When I interpret the descent of the soul through the cosmos, the accretions I think of account for various scales in that YouTube video of “zooming” out of the universe. The approach I am taking is polycentric, and it could be applied to any soul’s incarnated instance on any habitable planet. I emphasize, again, that this isn’t spatial — you don’t start out at the cosmic web and zoom into a single world. These accretions and garments are elements of the embodied experience that come on during the descent from what is placeless. Some of them persist across many lives, others across only one. It’s conceptually difficult to wrap one’s head around the mechanics of this for all of us.

The soul is present to the entirety of the cosmos at the start of its descent. In our first incarnation, when the souls are scattered throughout the cosmos, we pass through several layers before even arriving at the surface of a world:

Galaxy clusters and the resulting environment. The density of the galaxies’ clustering and the types of galaxies (elliptical, spiral, irregular) that make up the cluster impact what each galaxy can do. Tight galaxy clusters are a lot like graveyards — they quench the formation of new stars. 

A specific galaxy and its particularities. Beyond elliptical, spiral, and irregular galaxies, some galaxies are in the process of merging, and others are “eating” the smaller galaxies that are their satellites. Elliptical galaxies tend to have lower rates of star formation than spiral galaxies, and there are many types of spiral galaxies that create different galactic environments for the star-forming regions within them.
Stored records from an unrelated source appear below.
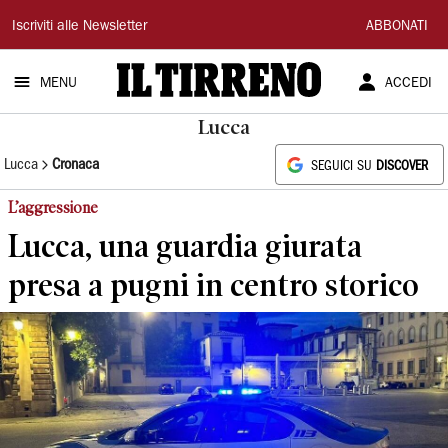
Il
Iscriviti alle Newsletter
ABBONATI
Tirreno
MENU
ACCEDI
Lucca
Lucca
Cronaca
SEGUICI SU
DISCOVER
L’aggressione
Lucca, una guardia giurata
presa a pugni in centro storico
Zone within the galaxy. You don’t want to be too close to the center due to how violent that region of a galaxy is.

Characteristics of the stellar group. This includes things like the compactness of the stars (globular cluster, normal cluster, group of stars sort of traveling together, solo) and the stars’ age distribution.

Solar configuration. This includes how many stars are bound together in the local system (which is different from “group of stars sort of traveling together”), the type(s) of stars, their age(s), and so on.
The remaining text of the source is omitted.